For overview plots, averaging within a group can reveal stable patterns that are hard to see at the sample level.

This is descriptive summarization, not inference.

Composition by body site

# Order body sites by total mean abundance across the plotted genera
body_order <- df_mean |>
  dplyr::group_by(body_site) |>
  dplyr::summarise(total = sum(Abundance, na.rm = TRUE), .groups = "drop") |>
  dplyr::arrange(dplyr::desc(total)) |>
  dplyr::pull(body_site)

df_mean$body_site <- factor(df_mean$body_site, levels = body_order)

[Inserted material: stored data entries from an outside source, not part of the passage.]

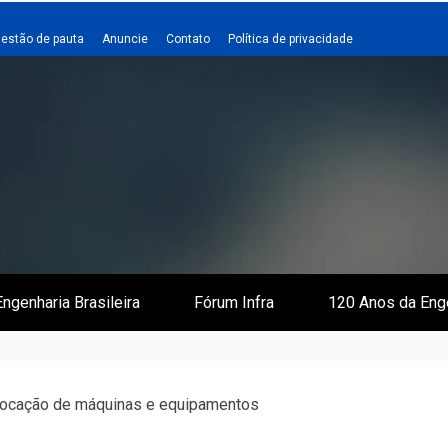
estão de pauta
Anuncie
Contato
Política de privacidade
 e Infraestrutura
 Empreiteiro
ngenharia Brasileira
Fórum Infra
120 Anos da Eng
ocação de máquinas e equipamentos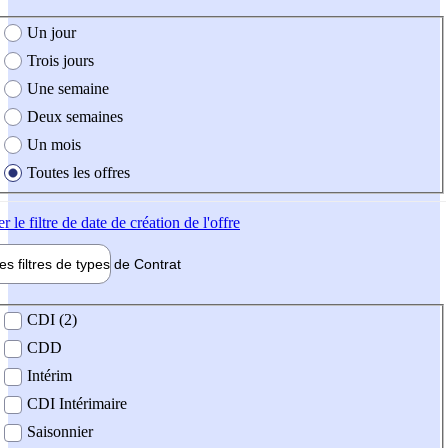
e création de l'offre
Un jour
Trois jours
Une semaine
Deux semaines
Un mois
Toutes les offres
er
le filtre de date de création de l'offre
les filtres de types de
Contrat
de contrat
CDI (2)
CDD
Intérim
CDI Intérimaire
Saisonnier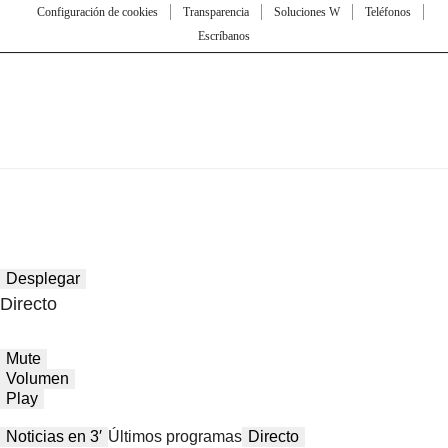
Configuración de cookies
Transparencia
Soluciones W
Teléfonos
Escríbanos
Desplegar
Directo
Mute
Volumen
Play
Noticias en 3′
Últimos programas
Directo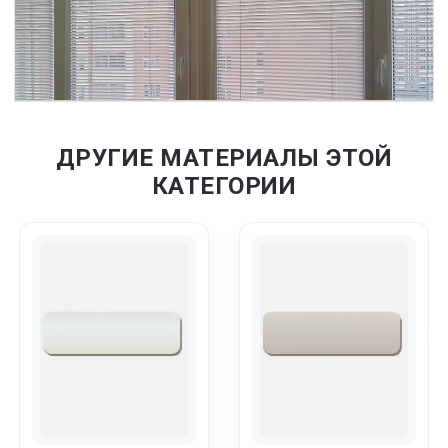
ДРУГИЕ МАТЕРИАЛЫ ЭТОЙ
КАТЕГОРИИ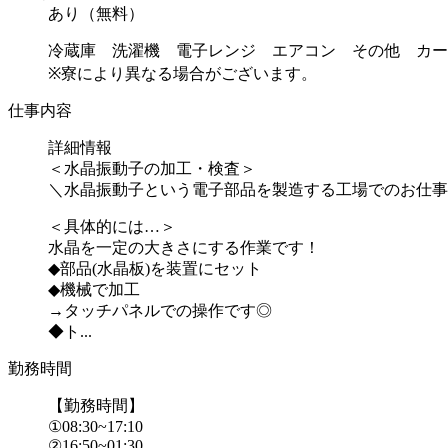
あり（無料）
冷蔵庫 洗濯機 電子レンジ エアコン その他 カー
※寮により異なる場合がございます。
仕事内容
詳細情報
＜水晶振動子の加工・検査＞
＼水晶振動子という電子部品を製造する工場でのお仕事
＜具体的には…＞
水晶を一定の大きさにする作業です！
◆部品(水晶板)を装置にセット
◆機械で加工
→タッチパネルでの操作です◎
◆ト...
勤務時間
【勤務時間】
①08:30~17:10
②16:50~01:30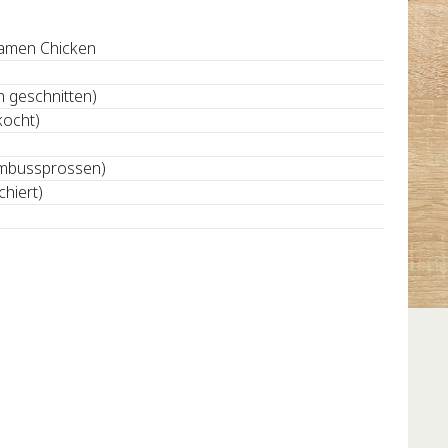
amen Chicken
n geschnitten)
kocht)
mbussprossen)
hiert)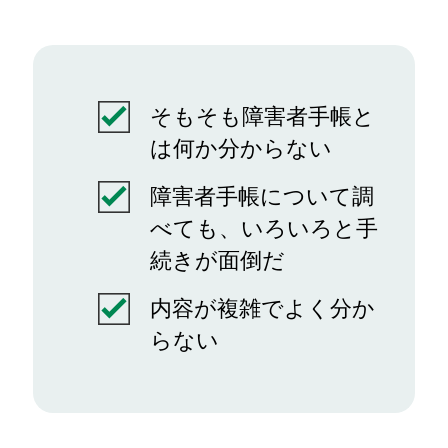
そもそも障害者手帳と
は何か分からない
障害者手帳について調
べても、いろいろと手
続きが面倒だ
内容が複雑でよく分か
らない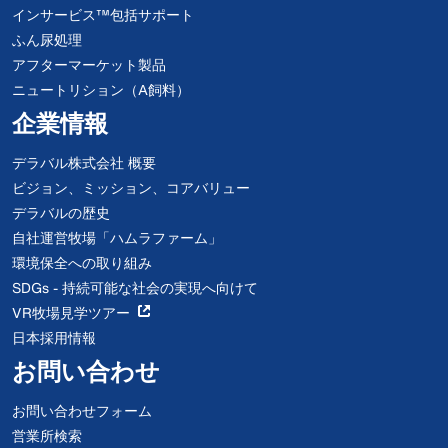
インサービス™包括サポート
ふん尿処理
アフターマーケット製品
ニュートリション（A飼料）
企業情報
デラバル株式会社 概要
ビジョン、ミッション、コアバリュー
デラバルの歴史
自社運営牧場「ハムラファーム」
環境保全への取り組み
SDGs - 持続可能な社会の実現へ向けて
VR牧場見学ツアー
日本採用情報
お問い合わせ
お問い合わせフォーム
営業所検索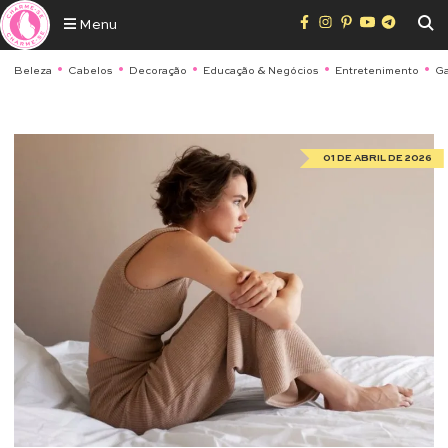
Menu
Beleza
Cabelos
Decoração
Educação & Negócios
Entretenimento
Ga
01 DE ABRIL DE 2026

ggplot2::ggplot(df_mean, ggplot2::aes(x = body_site, y = Abundance, fill = Genus)) +
  ggplot2::geom_col(width = 0.75, color = "white", linewidth = 0.25) +
  ggplot2::scale_fill_brewer(palette = "Set3") +
  ggplot2::labs(
    title = "Mean genus composition by body site",
    subtitle = "Top genera only; proportions are relative abundance",
    x = "Body site",
    y = "Mean relative abundance"
  ) +
  cdi_theme() +
  ggplot2::theme(
    axis.text.x = ggplot2::element_text(angle = 45, hjust = 1, vjust = 1),
    legend.position = "right"
  )

These bars show average proportions, not absolute microbial load.

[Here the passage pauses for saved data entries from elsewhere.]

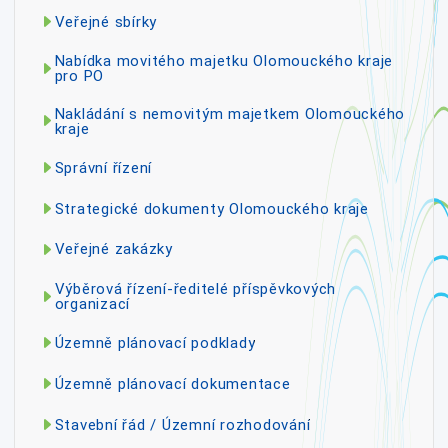
Veřejné sbírky
Nabídka movitého majetku Olomouckého kraje
pro PO
Nakládání s nemovitým majetkem Olomouckého
kraje
Správní řízení
Strategické dokumenty Olomouckého kraje
Veřejné zakázky
Výběrová řízení-ředitelé příspěvkových
organizací
Územně plánovací podklady
Územně plánovací dokumentace
Stavební řád / Územní rozhodování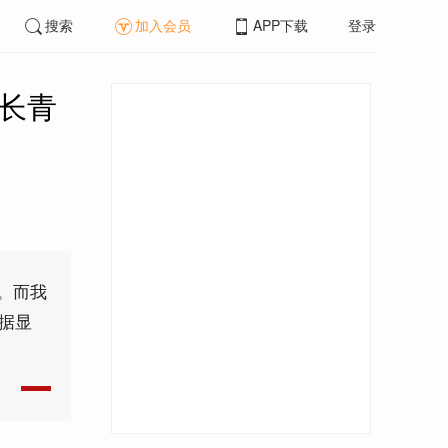
搜索
加入会员
APP下载
登录
业长青
。而我
据显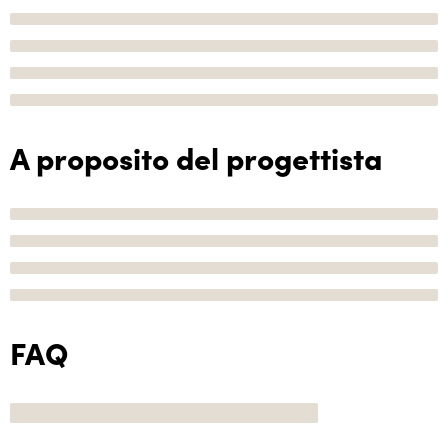
A proposito del progettista
FAQ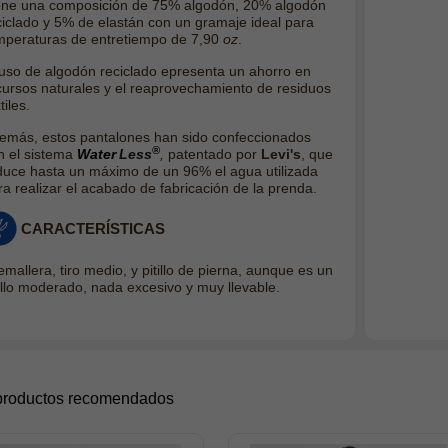
ene una composición de 75% algodón, 20% algodón
ciclado y 5% de elastán con un gramaje ideal para
mperaturas de entretiempo de 7,90
oz
.
 uso de algodón reciclado epresenta un ahorro en
cursos naturales y el reaprovechamiento de residuos
tiles.
emás, estos pantalones han sido confeccionados
®
n el sistema
Water
Less
,
patentado por
Levi's
, que
duce hasta un máximo de un 96% el agua utilizada
ra realizar el acabado de fabricación de la prenda.
CARACTERÍSTICAS
mallera, tiro medio, y pitillo de pierna, aunque es un
tillo moderado, nada excesivo y muy llevable.
productos recomendados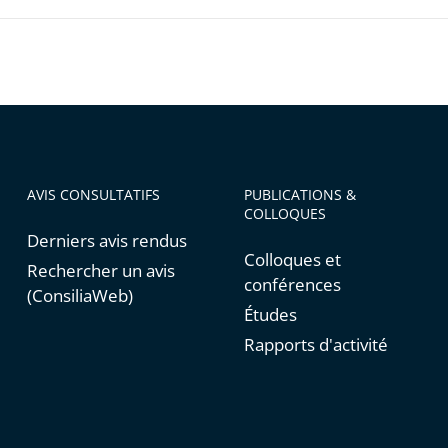
es
AVIS CONSULTATIFS
PUBLICATIONS &
COLLOQUES
Derniers avis rendus
Colloques et
Rechercher un avis
conférences
(ConsiliaWeb)
Études
Rapports d'activité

A taxon can appear to “increase” in relative abundance even if its absolute abundance is unchanged.

Composition heatmap

# Order genera by overall mean abundance (top to bottom in legend)
genus_order <- df_mean |>
  dplyr::group_by(Genus) |>
  dplyr::summarise(total = sum(Abundance, na.rm = TRUE), .groups = "drop") |>
  dplyr::arrange(dplyr::desc(total)) |>
  dplyr::pull(Genus)

df_heat <- df_mean
df_heat$Genus <- factor(df_heat$Genus, levels = genus_order)
df_heat$body_site <- factor(df_heat$body_site, levels = levels(df_mean$body_site))

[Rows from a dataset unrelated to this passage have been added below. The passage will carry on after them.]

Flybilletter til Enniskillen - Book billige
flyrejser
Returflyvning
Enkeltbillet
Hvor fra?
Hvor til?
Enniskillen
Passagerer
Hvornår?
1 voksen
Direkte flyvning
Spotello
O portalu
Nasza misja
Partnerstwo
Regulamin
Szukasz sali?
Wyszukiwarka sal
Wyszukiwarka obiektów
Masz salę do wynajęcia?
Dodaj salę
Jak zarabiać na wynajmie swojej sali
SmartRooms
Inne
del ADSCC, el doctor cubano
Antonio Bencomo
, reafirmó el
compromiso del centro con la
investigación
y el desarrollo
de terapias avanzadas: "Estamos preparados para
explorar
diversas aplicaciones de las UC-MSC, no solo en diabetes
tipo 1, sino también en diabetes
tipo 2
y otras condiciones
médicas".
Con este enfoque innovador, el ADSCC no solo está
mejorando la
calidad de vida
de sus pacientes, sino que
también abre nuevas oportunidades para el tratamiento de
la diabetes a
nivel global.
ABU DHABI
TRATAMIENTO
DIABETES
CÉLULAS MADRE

ggplot2::ggplot(df_heat, ggplot2::aes(x = Genus, y = body_site, fill = Abundance)) +
  ggplot2::geom_tile(color = "white", linewidth = 0.25) +
  ggplot2::labs(
    title = "Mean composition heatmap",
    subtitle = "Mean relative abundance of top genera by body site",
    x = NULL,
    y = "Body site",
    fill = NULL
  ) +
  cdi_scale_fill_heat(option = "magma", show_legend = TRUE) +
  cdi_theme() +
  ggplot2::theme(
    axis.text.x = ggplot2::element_text(angle = 90, hjust = 1, vjust = 0.5),
    panel.grid = ggplot2::element_blank(),
    legend.position = "right"
  )

Heatmaps emphasize patterns of dominance and absence across groups.

They are sensitive to aggregation level and filtering choices.

Limitations of composition plots

Composition plots:

  • are constrained by constant-sum scaling
  • cannot reveal absolute abundance changes
  • are sensitive to filtering and aggregation level

Composition plots answer: “What proportion of the community does each taxon occupy?”

They do not answer: “Did the taxon increase in absolute abundance?”